Data shown -
•••

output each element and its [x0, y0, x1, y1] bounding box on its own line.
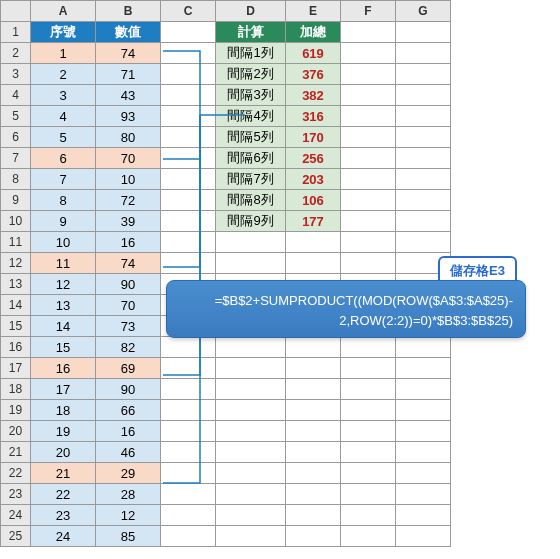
row-header[interactable]: 7 — [1, 148, 31, 169]
cell[interactable]: 12 — [31, 274, 96, 295]
cell[interactable] — [396, 400, 451, 421]
cell[interactable]: 計算 — [216, 22, 286, 43]
cell[interactable]: 70 — [96, 148, 161, 169]
cell[interactable]: 22 — [31, 484, 96, 505]
cell[interactable] — [286, 442, 341, 463]
cell[interactable] — [396, 22, 451, 43]
cell[interactable]: 13 — [31, 295, 96, 316]
cell[interactable] — [341, 106, 396, 127]
cell[interactable] — [161, 358, 216, 379]
cell[interactable] — [161, 379, 216, 400]
cell[interactable] — [216, 337, 286, 358]
col-header-E[interactable]: E — [286, 1, 341, 22]
cell[interactable] — [396, 442, 451, 463]
cell[interactable] — [216, 379, 286, 400]
row-header[interactable]: 17 — [1, 358, 31, 379]
cell[interactable] — [396, 463, 451, 484]
cell[interactable]: 加總 — [286, 22, 341, 43]
cell[interactable] — [396, 232, 451, 253]
cell[interactable]: 71 — [96, 64, 161, 85]
cell[interactable]: 10 — [96, 169, 161, 190]
cell[interactable]: 17 — [31, 379, 96, 400]
cell[interactable]: 177 — [286, 211, 341, 232]
cell[interactable] — [396, 169, 451, 190]
cell[interactable] — [161, 421, 216, 442]
cell[interactable] — [216, 232, 286, 253]
row-header[interactable]: 12 — [1, 253, 31, 274]
cell[interactable] — [161, 190, 216, 211]
cell[interactable]: 619 — [286, 43, 341, 64]
cell[interactable]: 382 — [286, 85, 341, 106]
cell[interactable]: 82 — [96, 337, 161, 358]
cell[interactable] — [161, 337, 216, 358]
cell[interactable]: 間隔3列 — [216, 85, 286, 106]
cell[interactable]: 4 — [31, 106, 96, 127]
cell[interactable] — [341, 148, 396, 169]
cell[interactable] — [161, 169, 216, 190]
cell[interactable] — [341, 379, 396, 400]
cell[interactable] — [161, 211, 216, 232]
col-header-F[interactable]: F — [341, 1, 396, 22]
cell[interactable] — [161, 253, 216, 274]
col-header-B[interactable]: B — [96, 1, 161, 22]
cell[interactable]: 80 — [96, 127, 161, 148]
row-header[interactable]: 3 — [1, 64, 31, 85]
cell[interactable]: 10 — [31, 232, 96, 253]
cell[interactable]: 70 — [96, 295, 161, 316]
cell[interactable] — [396, 190, 451, 211]
row-header[interactable]: 18 — [1, 379, 31, 400]
cell[interactable] — [341, 442, 396, 463]
cell[interactable] — [161, 484, 216, 505]
cell[interactable]: 7 — [31, 169, 96, 190]
cell[interactable] — [341, 484, 396, 505]
cell[interactable] — [396, 505, 451, 526]
cell[interactable] — [396, 358, 451, 379]
cell[interactable] — [396, 43, 451, 64]
cell[interactable]: 73 — [96, 316, 161, 337]
cell[interactable] — [341, 253, 396, 274]
spreadsheet-grid[interactable]: A B C D E F G 1序號數值計算加總2174間隔1列6193271間隔… — [0, 0, 451, 547]
row-header[interactable]: 25 — [1, 526, 31, 547]
cell[interactable] — [161, 442, 216, 463]
cell[interactable] — [396, 64, 451, 85]
cell[interactable] — [161, 43, 216, 64]
cell[interactable]: 376 — [286, 64, 341, 85]
cell[interactable] — [396, 148, 451, 169]
cell[interactable]: 1 — [31, 43, 96, 64]
cell[interactable]: 21 — [31, 463, 96, 484]
cell[interactable]: 序號 — [31, 22, 96, 43]
cell[interactable]: 間隔7列 — [216, 169, 286, 190]
col-header-C[interactable]: C — [161, 1, 216, 22]
cell[interactable] — [396, 337, 451, 358]
row-header[interactable]: 21 — [1, 442, 31, 463]
cell[interactable]: 170 — [286, 127, 341, 148]
cell[interactable] — [161, 232, 216, 253]
cell[interactable]: 66 — [96, 400, 161, 421]
cell[interactable] — [286, 379, 341, 400]
cell[interactable] — [286, 400, 341, 421]
cell[interactable] — [216, 421, 286, 442]
col-header-D[interactable]: D — [216, 1, 286, 22]
cell[interactable] — [341, 505, 396, 526]
cell[interactable] — [341, 169, 396, 190]
cell[interactable]: 106 — [286, 190, 341, 211]
cell[interactable] — [216, 253, 286, 274]
cell[interactable]: 19 — [31, 421, 96, 442]
cell[interactable]: 間隔8列 — [216, 190, 286, 211]
cell[interactable]: 24 — [31, 526, 96, 547]
cell[interactable]: 39 — [96, 211, 161, 232]
cell[interactable] — [341, 400, 396, 421]
cell[interactable]: 72 — [96, 190, 161, 211]
cell[interactable] — [286, 526, 341, 547]
row-header[interactable]: 20 — [1, 421, 31, 442]
cell[interactable]: 69 — [96, 358, 161, 379]
cell[interactable] — [396, 526, 451, 547]
cell[interactable]: 28 — [96, 484, 161, 505]
cell[interactable]: 間隔4列 — [216, 106, 286, 127]
row-header[interactable]: 22 — [1, 463, 31, 484]
cell[interactable] — [396, 484, 451, 505]
corner-cell[interactable] — [1, 1, 31, 22]
cell[interactable] — [396, 211, 451, 232]
cell[interactable] — [161, 148, 216, 169]
cell[interactable] — [341, 358, 396, 379]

•••

Task - Apart from the pictures, every line above must be repeated exactly.

Response to this exercise -
output each element and its [x0, y0, x1, y1] bounding box on its own line.
row-header[interactable]: 7 — [1, 148, 31, 169]
cell[interactable]: 12 — [31, 274, 96, 295]
cell[interactable] — [396, 400, 451, 421]
cell[interactable]: 計算 — [216, 22, 286, 43]
cell[interactable]: 70 — [96, 148, 161, 169]
cell[interactable]: 22 — [31, 484, 96, 505]
cell[interactable] — [286, 442, 341, 463]
cell[interactable] — [396, 22, 451, 43]
cell[interactable]: 13 — [31, 295, 96, 316]
cell[interactable] — [341, 106, 396, 127]
cell[interactable] — [161, 358, 216, 379]
cell[interactable] — [161, 379, 216, 400]
cell[interactable] — [216, 337, 286, 358]
col-header-E[interactable]: E — [286, 1, 341, 22]
cell[interactable] — [396, 442, 451, 463]
cell[interactable] — [216, 379, 286, 400]
row-header[interactable]: 17 — [1, 358, 31, 379]
cell[interactable] — [396, 463, 451, 484]
cell[interactable]: 加總 — [286, 22, 341, 43]
cell[interactable] — [396, 232, 451, 253]
cell[interactable]: 71 — [96, 64, 161, 85]
cell[interactable]: 10 — [96, 169, 161, 190]
cell[interactable]: 17 — [31, 379, 96, 400]
cell[interactable]: 177 — [286, 211, 341, 232]
cell[interactable] — [396, 169, 451, 190]
cell[interactable] — [161, 421, 216, 442]
cell[interactable] — [216, 232, 286, 253]
row-header[interactable]: 12 — [1, 253, 31, 274]
cell[interactable] — [161, 190, 216, 211]
cell[interactable]: 619 — [286, 43, 341, 64]
cell[interactable]: 382 — [286, 85, 341, 106]
cell[interactable]: 82 — [96, 337, 161, 358]
cell[interactable] — [161, 337, 216, 358]
cell[interactable]: 間隔3列 — [216, 85, 286, 106]
cell[interactable]: 4 — [31, 106, 96, 127]
cell[interactable] — [341, 148, 396, 169]
cell[interactable] — [161, 169, 216, 190]
cell[interactable] — [341, 379, 396, 400]
cell[interactable] — [161, 211, 216, 232]
col-header-F[interactable]: F — [341, 1, 396, 22]
cell[interactable] — [161, 253, 216, 274]
col-header-B[interactable]: B — [96, 1, 161, 22]
cell[interactable]: 80 — [96, 127, 161, 148]
row-header[interactable]: 3 — [1, 64, 31, 85]
cell[interactable]: 10 — [31, 232, 96, 253]
cell[interactable]: 70 — [96, 295, 161, 316]
cell[interactable] — [396, 190, 451, 211]
row-header[interactable]: 18 — [1, 379, 31, 400]
cell[interactable] — [341, 442, 396, 463]
cell[interactable] — [161, 484, 216, 505]
cell[interactable]: 7 — [31, 169, 96, 190]
cell[interactable] — [341, 484, 396, 505]
cell[interactable] — [396, 505, 451, 526]
cell[interactable] — [396, 358, 451, 379]
cell[interactable] — [396, 43, 451, 64]
cell[interactable]: 73 — [96, 316, 161, 337]
cell[interactable] — [341, 253, 396, 274]
spreadsheet-grid[interactable]: A B C D E F G 1序號數值計算加總2174間隔1列6193271間隔… — [0, 0, 451, 547]
row-header[interactable]: 25 — [1, 526, 31, 547]
cell[interactable] — [161, 442, 216, 463]
cell[interactable] — [396, 64, 451, 85]
cell[interactable] — [161, 43, 216, 64]
cell[interactable]: 376 — [286, 64, 341, 85]
cell[interactable] — [396, 148, 451, 169]
cell[interactable]: 1 — [31, 43, 96, 64]
cell[interactable]: 21 — [31, 463, 96, 484]
cell[interactable]: 序號 — [31, 22, 96, 43]
cell[interactable]: 間隔7列 — [216, 169, 286, 190]
col-header-C[interactable]: C — [161, 1, 216, 22]
cell[interactable] — [396, 337, 451, 358]
row-header[interactable]: 21 — [1, 442, 31, 463]
cell[interactable]: 170 — [286, 127, 341, 148]
cell[interactable] — [161, 232, 216, 253]
cell[interactable]: 66 — [96, 400, 161, 421]
cell[interactable] — [286, 379, 341, 400]
cell[interactable] — [286, 400, 341, 421]
cell[interactable] — [216, 421, 286, 442]
col-header-D[interactable]: D — [216, 1, 286, 22]
cell[interactable] — [341, 505, 396, 526]
cell[interactable] — [341, 169, 396, 190]
cell[interactable]: 106 — [286, 190, 341, 211]
cell[interactable] — [216, 253, 286, 274]
cell[interactable]: 19 — [31, 421, 96, 442]
cell[interactable]: 間隔8列 — [216, 190, 286, 211]
cell[interactable]: 24 — [31, 526, 96, 547]
cell[interactable]: 39 — [96, 211, 161, 232]
cell[interactable] — [341, 400, 396, 421]
cell[interactable]: 72 — [96, 190, 161, 211]
cell[interactable] — [286, 526, 341, 547]
row-header[interactable]: 20 — [1, 421, 31, 442]
cell[interactable]: 69 — [96, 358, 161, 379]
cell[interactable] — [396, 526, 451, 547]
cell[interactable]: 28 — [96, 484, 161, 505]
cell[interactable]: 間隔4列 — [216, 106, 286, 127]
row-header[interactable]: 22 — [1, 463, 31, 484]
cell[interactable] — [396, 484, 451, 505]
corner-cell[interactable] — [1, 1, 31, 22]
cell[interactable] — [396, 211, 451, 232]
cell[interactable] — [161, 148, 216, 169]
cell[interactable] — [341, 358, 396, 379]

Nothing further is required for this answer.